The following table depicts the various states that the CRM tracks for the cluster resources:

2.2.5 Virtual Interface Architecture Link Layer

The virtual interface architecture link layer (VLL) serves as an interface layer for several other clustering services modules. The GIPC, SBD, and CRM modules interface in the VLL. If the GIPC module stops receiving information from one of the cluster nodes, it notifies the VLL module. The VLL module then contacts the SBD module, which determines if the node is really dead or not, and then informs the CRM of the decision.

2.2.6 Cluster Volume Broker

The cluster volume broker (CVB) tracks the NSS configuration for the cluster. If a change is made to NSS for one server, the CVB ensures that the change is replicated across all the nodes in the cluster.

2.2.7 Cluster System Services

The cluster system services (CSS) module provides an API that any distributed cluster-aware application can use to enable distributed-shared memory and distributed locking. Distributed-shared memory allows cluster-aware applications running across multiple servers to share access to the same data as though the data were on the same physically-shared RAM chips. Distributed locking protects cluster resources by ensuring that if one thread on one node gets a lock then another thread on another node can't get the same lock.

2.2.8 Cluster Services Management Agent

The cluster management agent (CMA) acts as a proxy for ConsoleOne. It's an asynchronous, proprietary protocol that runs between the cluster and the client workstation running ConsoleOne. The CMA interacts with ConsoleOne to facilitate control of the cluster's current state, to configure the cluster's settings stored in eDirectory, and to display the current state of the cluster.

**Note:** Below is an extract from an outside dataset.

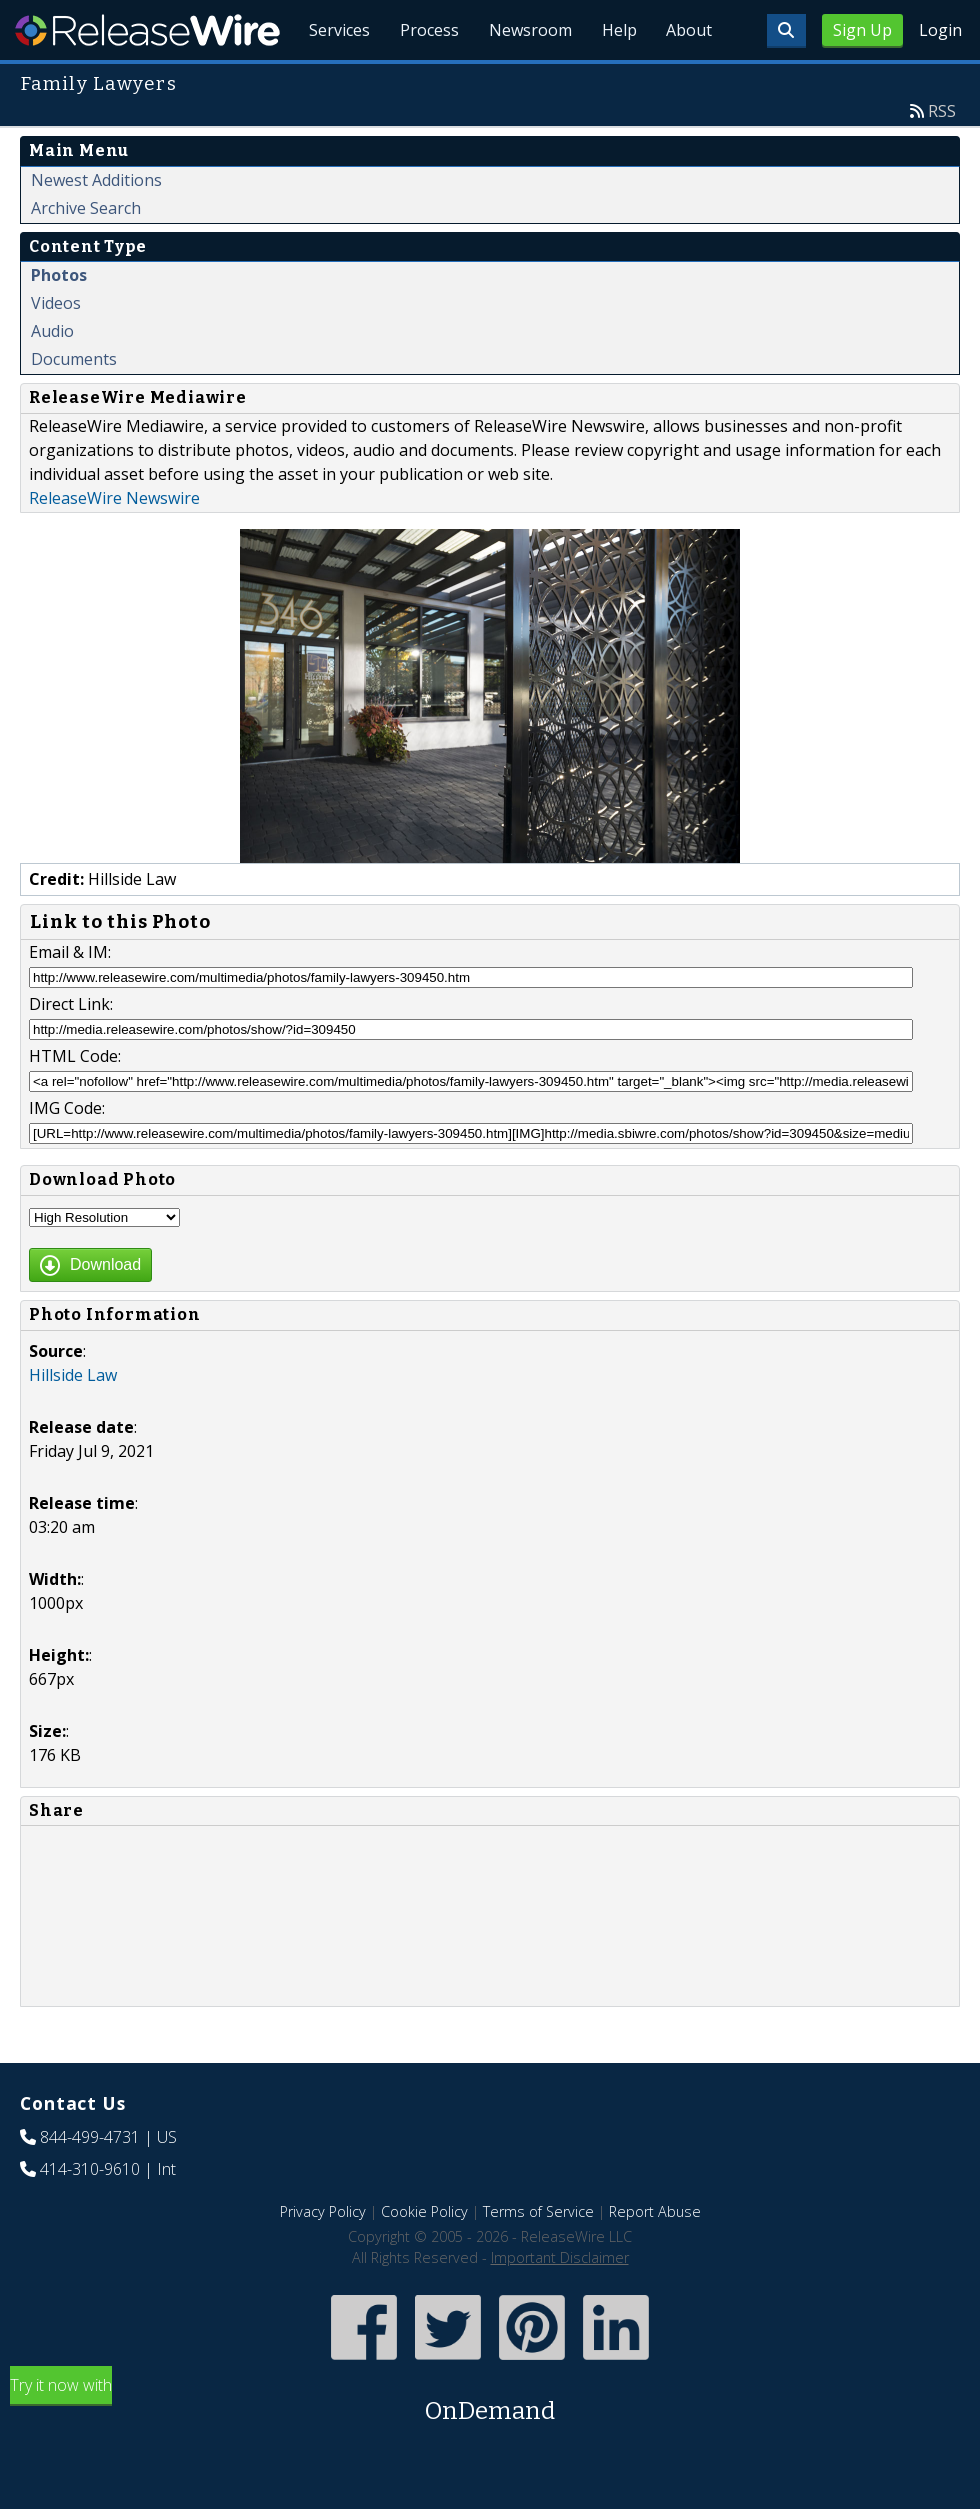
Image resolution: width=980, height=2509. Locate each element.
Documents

The CMA interacts with the CRM to determine what cluster nodes are active, and to control the current state of the resources, such as migrating a cluster resources to another node or forcing a node to leave the cluster. It also performs SNMP and SMTP mail on NetWare 6.

2.2.9 Cluster Monitor Utility

The cluster monitor (CMON) is a console utility that runs on each node in the cluster, allowing network administrators to view the status of the cluster's nodes.

2.2.10 Portal Cluster Agent

The Portal Cluster Agent (PCLUSTER) NLM provides the ability to manage clustering services from NetWare Remote Manager. Clustering services can be managed from any computer with a browser and Internet connection. The functionality in Remote Manager is practically identical to the functionality in ConsoleOne.

2.2.11 NDF File Trustee Migration

On NetWare 5.x, the TRUSTMIG NLM migrates the eDirectory trustee rights associated with a cluster-enabled volume of a failed node to the surviving node that remounts that volume. Without this migration, users would no longer be able to access their data and services on that volume once it remounted the new node.

2.2.12 Updated NCP Protocol Engine

The NCS installation process installs two updated NLMs on each node in the cluster. The updated NCPIP NLM provides support on a NetWare server such that cluster-enabled volumes can be tied to virtual NCP servers. It also facilitates transparent, automatic client reconnect by allowing NetWare clients to detect when they have been connected to a cluster.